The Critical AI Seminar series will continue in 2025 and 2026 with another four lectures that critically address Artificial Intelligence (AI) from various perspectives – across different contexts of application and through different lenses of critique. With these lectures we hope to once again bring together scholars from around the world in engaging discussions and further contribute to Critical AI Studies as a continuing ‘field in formation’ (Raley and Rhee, 2023).
The seminars are online, open to everyone. For each seminar, one or two prominent invited speaker(s) are invited to give a talk that engages theoretically or empirically with AI.
The seminar series is organised by Anna Schjøtt Hansen, Dieuwertje Luitse and Tobias Blanke, who are part of the Critical Data & AI Research Group at the University of Amsterdam. It is supported by the University of Amsterdam Research Priority Global Digital Cultures and the Amsterdam School for Cultural Analysis and hosted by Creative Amsterdam (CREATE).
Upcoming seminars
You can find the individual events and how to sign up by clicking on the headlines below.
November 12, 17-18:30 (CEST): Invited talk by Louise Amoore and Alexander Campolo, ‘On reading machine learning‘
One of the strengths of Critical AI studies has been a rapid development of methods for addressing the different social and political objects that encompass AI. We now have outstanding studies of datasets, material infrastructures, ecologies, histories, and the political economy of platforms. Rather than naively “reading” model outputs, they account for their conditions of possibility. These studies cut through words—ideologies ranging from hype to doom—to grasp the interplay of interests, materiality, and power that constitute AI. In this talk, we will reflect on the characteristics of this literature, its distinctive tropes, style, and conventions. We then propose critical reading strategies for scholars in the interpretive social sciences and humanities, who, in their own way, face the problem of reading texts for whom they are not the intended audience.
January 13, 17:30-19:00 (CEST): Invited talk by Fabian Offert on ‘Vector Media‘
This talk presents a new history and theory of the vector space in contemporary artificial intelligence systems. I will argue that the inevitable bias of such systems lies not only in what they represent, but in the logic of representation itself. Their internal ideologies are often not directly visible in their generated outputs or even their training data, the focus of almost all existing work. Instead, they emerge from how the model organizes and transforms information within itself. While previous media technologies created new formats or imitated existing ones, deep neural networks instead seek to dissolve prior media into a universal space of commensurability: the vector space. Cultural objects, once specific to a medium, are rendered fungible; commodities in a new neural economy, expressed only in terms of their neural exchange value.
March 18, 17-18:30 (CEST): Invited talk by Helene Ratner and Nanna Thystrup on ‘Ecologies of evaluation’
This talk develops the concept of “evaluation ecologies” to theorize how machine learning (ML) systems are assessed in public sector contexts. Through a conceptual analysis supported by case studies of ML deployments in Danish higher secondary education and Dutch psychiatric clinics, we demonstrate how evaluation practices extend beyond technical assessment to encompass complex negotiations of power, expertise, and accountability.
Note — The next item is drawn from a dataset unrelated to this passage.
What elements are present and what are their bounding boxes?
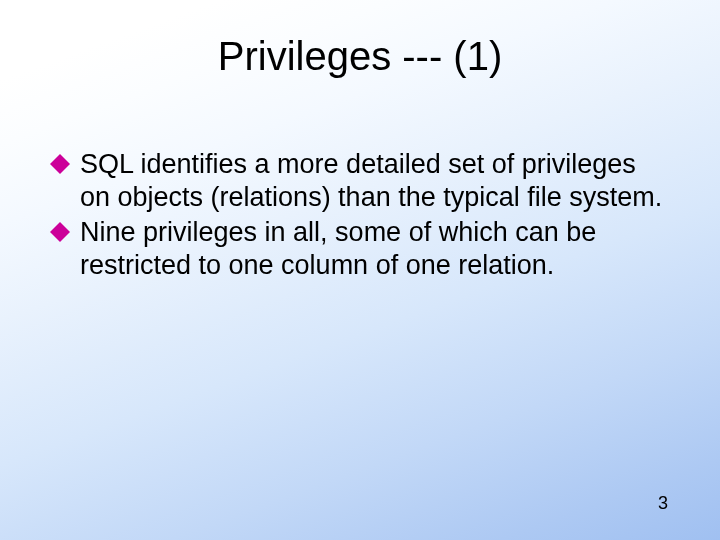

Drawing on theoretical perspectives from Science and Technology Studies (STS) and building upon Halpern and Mitchell’s (2023) work on experimental governance and Amoore’s (2020) analysis of cloud ethics, we advance “evaluation ecologies” as a framework for understanding how ML assessments unfold through multiple, often contradictory registers.
May 20, 12-13:30 (CEST): Invited talk by Thao Phan on ‘Testing-in-the-wild’
This presentation analyses the phenomenon of the AI testbed and practices of “testing-in-the-wild.” It combines historical and sociological approaches to understand how places like Australia have come to be treated as ideal test sites for new AI systems, using commercial drone delivery company Wing Aviation as a case study. It connects the figuration of Australia as a contemporary testbed with histories of the nation as a colonial experiment. I argue that this historical frame has been consistently deployed to justify the treatment of lands and peoples as experimental subjects across a range of domains: techniques of penal management in the nineteenth century, military weapons in the early twentieth century, and AI-driven systems like drone delivery in the twenty-first century. By connecting this history to the present moment, I show how Australia has been variously treated as a test site and Australians as test subjects based on changing imaginaries of the nation and its people, from proxies for whiteness and Empire in the colonial period, to multiculturalism and ethnic diversity in the contemporary era.